He further explained exactly what one learns from people who commit deviance. He said that the future deviant learns values different from those of the dominant culture, as well as techniques for committing deviance.
Example: In a gang environment, current gang members resocialize new members to norms that oppose those of the dominant culture. From the gang, these new members learn that stealing, carrying a gun, and using drugs are acceptable behaviors, whereas they were not before. In the meantime, the norms they learned at home are no longer acceptable within the gang environment, and they must reject those norms and values to accept the new ones. Current gang members also teach new members how to commit specific deviant acts, such as hotwiring a car or breaking into a home.
Part of Sutherland’s theory is that if people learn deviance from others, the people with whom we associate are of utmost importance. The closer the relationship, the more likely someone is to be influenced. Parents who worry that their children are socializing with an undesirable crowd have a justified concern.
Example: If an adolescent changes schools and his new peer group smokes marijuana, the new student is more likely to smoke marijuana. On the other hand, if a student moves to a new school where no one smokes marijuana, he is less likely to take up the habit.
When individuals share a particular form of deviance, they often form a deviant subculture, a way of living that differs from the dominant culture and is based on that shared deviance. Within the deviant subculture, individuals adopt new norms and values and sometimes feel alienated from the larger society. They end up relying more on the group to which they feel they most belong. When an individual becomes a member of a deviant subculture, the members of his immediate group often become his primary source of social interaction. The deviant feels comfortable among others who have also been rejected from the dominant society.
Example: People released from prison often find that the dominant society does not welcome them back with open arms, and they often drift toward other ex-convicts to attain a sense of belonging and purpose, thereby forming a subculture. This deviant subculture helps to explain why rates of recidivism, or repeated offenses by convicted criminals, are so high. The ex-convict subculture sanctions and encourages further acts of deviance.
Sociologist Walter Reckless developed the control theory to explain how some people resist the pressure to become deviants. According to control theory, people have two control systems that work against their desire to deviate. Each person has a set of inner controls and outer controls.
Sociologist Travis Hirschi elaborated on the control theory. He identified four elements that would render an individual more or less likely to commit deviance: attachment, commitment, involvement, and belief.

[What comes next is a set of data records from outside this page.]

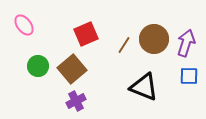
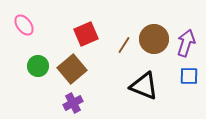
black triangle: moved 1 px up
purple cross: moved 3 px left, 2 px down
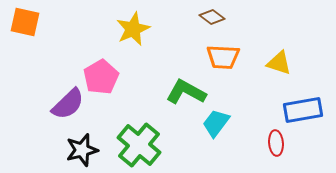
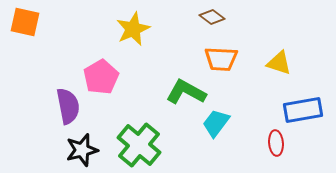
orange trapezoid: moved 2 px left, 2 px down
purple semicircle: moved 2 px down; rotated 57 degrees counterclockwise
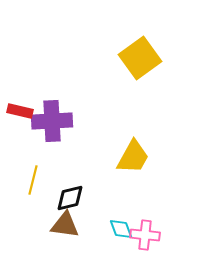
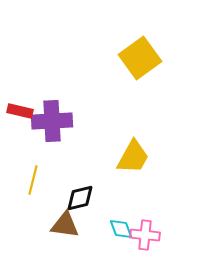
black diamond: moved 10 px right
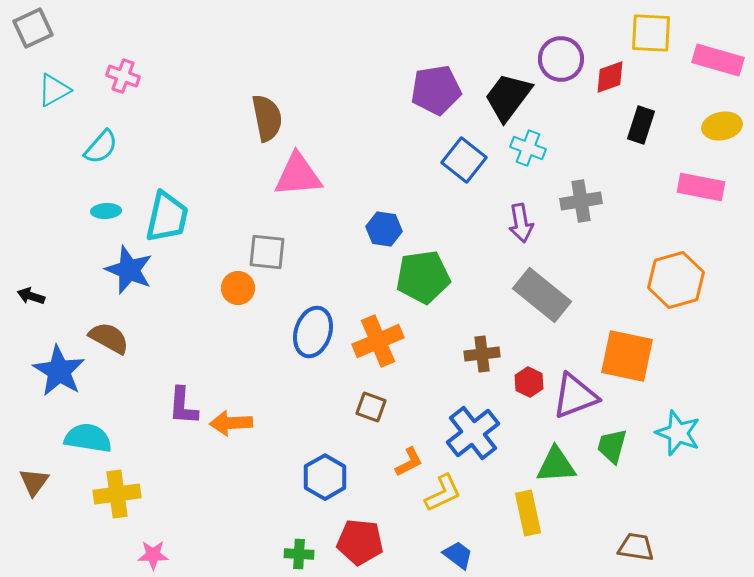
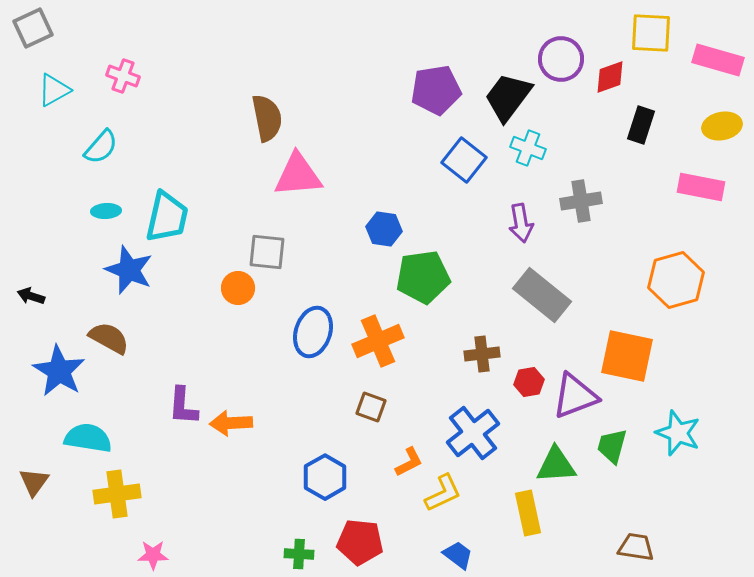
red hexagon at (529, 382): rotated 24 degrees clockwise
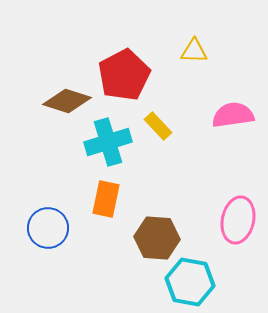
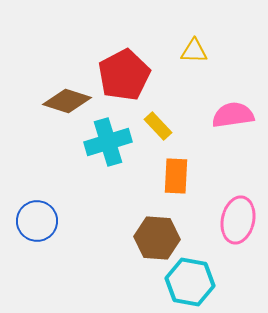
orange rectangle: moved 70 px right, 23 px up; rotated 9 degrees counterclockwise
blue circle: moved 11 px left, 7 px up
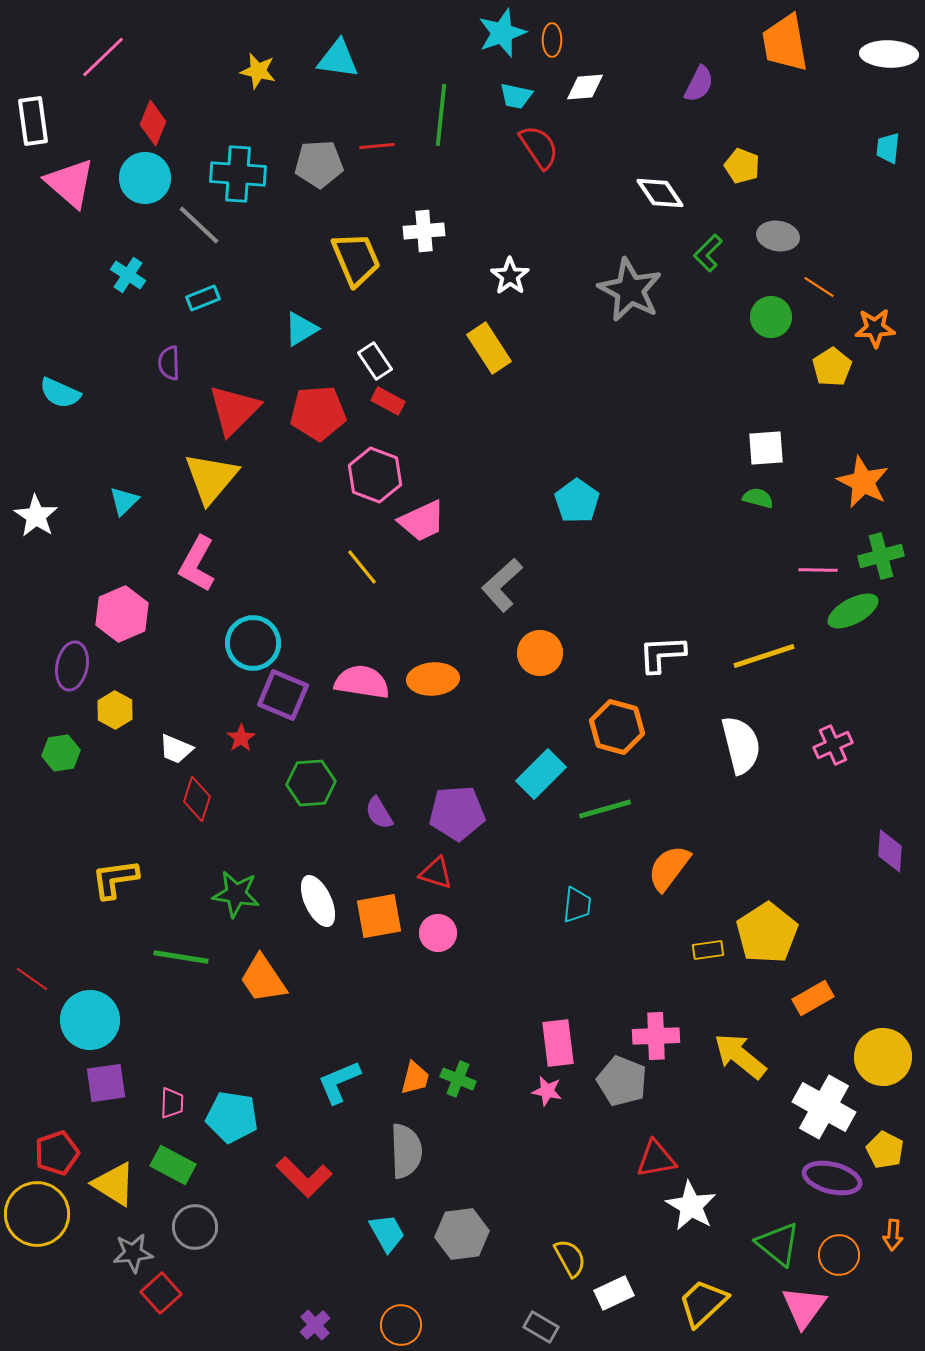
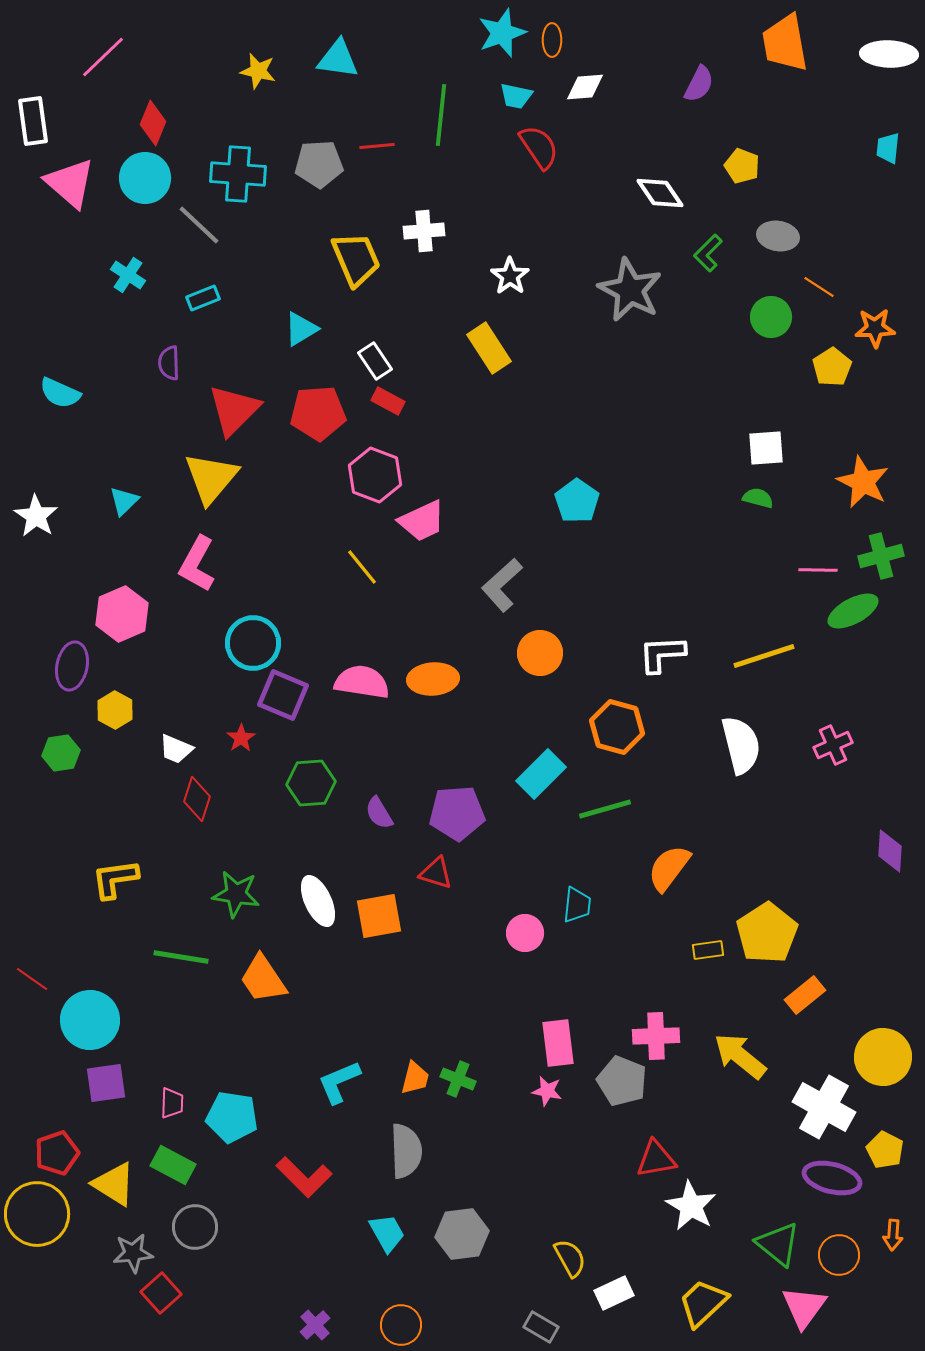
pink circle at (438, 933): moved 87 px right
orange rectangle at (813, 998): moved 8 px left, 3 px up; rotated 9 degrees counterclockwise
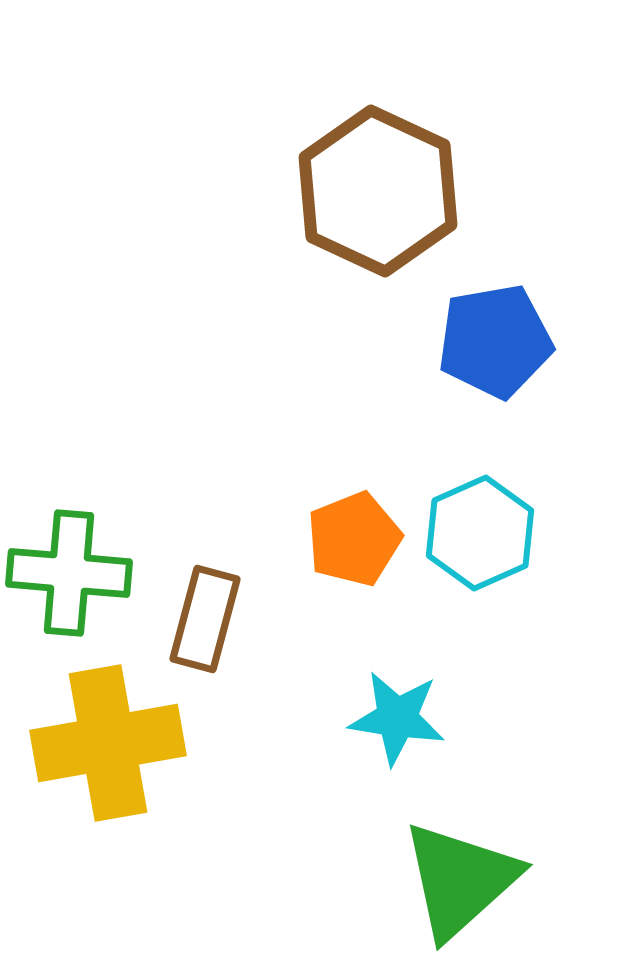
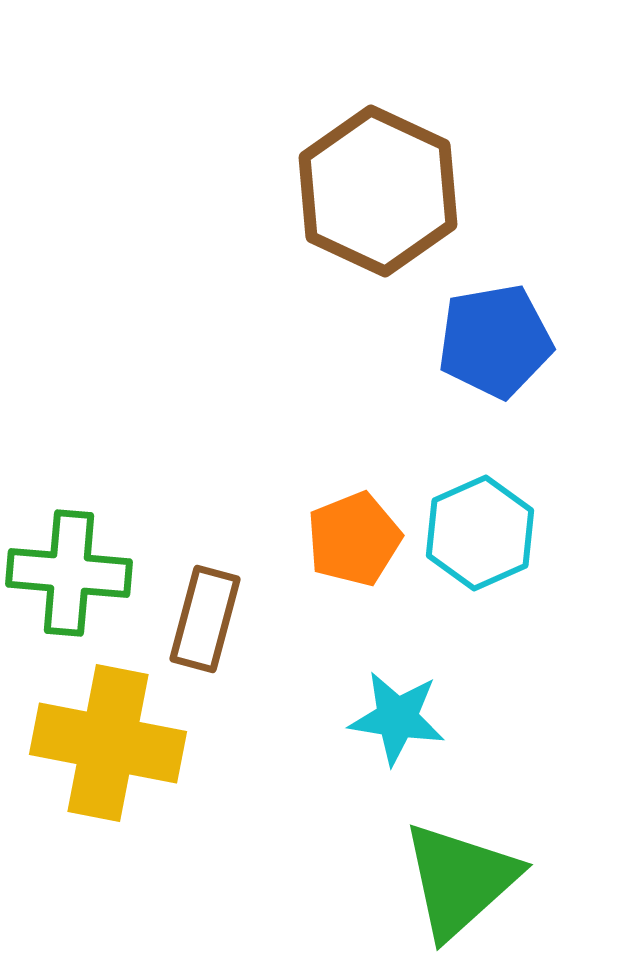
yellow cross: rotated 21 degrees clockwise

A key aspect of the symbolic interactionist perspective of deviance is labeling theory. First proposed by sociologist Howard Becker in the 1960s, labeling theory posits that deviance is that which is so labeled. No status or behavior is inherently deviant until other people have judged it and labeled it deviant.
Example: Some parents absolutely prohibit physical punishment of children, such as spanking, while other parents regularly use physical punishment to enforce household rules. Are parents who spank their children deviant? The answer depends on what is considered acceptable behavior within that given household, or within the greater society in which the family lives. Though spanking is inherently neither right nor wrong, it is subject to the often harsh judgment of others.
Sociologist Edwin Lemert differentiated between primary deviance and secondary deviance. The difference between primary deviance and secondary deviance is in the reactions other people have to the original act of deviance.
Primary deviance is a deviant act that provokes little reaction and has limited effect on a person’s self-esteem. The deviant does not change his or her behavior as a result of this act.
Example: An adolescent who smokes cigarettes with other adolescents is not at risk of being labeled a deviant among her peers, since they all smoke. Even though adolescents who smoke cigarettes are considered deviant by the larger American society, that teenager’s actions go relatively unnoticed, unpunished, and therefore unchanged. The primary deviance is of little consequence.
Secondary deviance includes repeated deviant behavior that is brought on by other people’s negative reactions to the original act of primary deviance.
Example: The same adolescent moves to a new school where his peers never smoke and where smoking is considered a deviant behavior. The students call him names and exclude him from all of their social activities. Because of their reactions to his smoking, he feels like an outcast and begins to smoke more, perhaps engaging in other deviant activities, such as alcohol or drugs.
According to Lemert, the reactions to the adolescent’s primary deviance provoked a form of secondary deviance. Because his alleged friends reacted so negatively to his behavior, he began to engage in more of the deviant behavior. This repeated deviance results in the adolescent having a deviant identity. He now has a “reputation,” and no one looks at him in quite the same way as before.
In the 1970s, sociologist William Chambliss studied two groups of high school boys to find out how strongly labels affected them. The eight boys in the group Chambliss called the Saints came from middle-class families. Society expected them to do well in life. The six boys in the other group, the Roughnecks, came from lower-class families in poorer neighborhoods. The community generally expected them to fail. Both groups engaged in deviant behavior—skipping school, fighting, and vandalizing property—but suffered different consequences. The teachers, the police, and the community excused the Saints’ behavior because they believed the Saints were good boys overall. The same people saw the Roughnecks as bad and prosecuted them for their behavior more often.
Years later, all but one of the Saints had gone to college and subsequently into professional careers. Two Roughnecks went to college on athletic scholarships, graduated, and became coaches. Two never graduated from high school, and the other two ended up in prison.
Chambliss discovered that the boys’ social class had much to do with the public’s perception of them and the ways the public perceived their acts of deviance. He also hypothesized that a deviant label can become a self-fulfilling prophecy. The Roughnecks had heard for so long that they were never going to amount to much that they behaved in accordance with the negative expectations others had of them.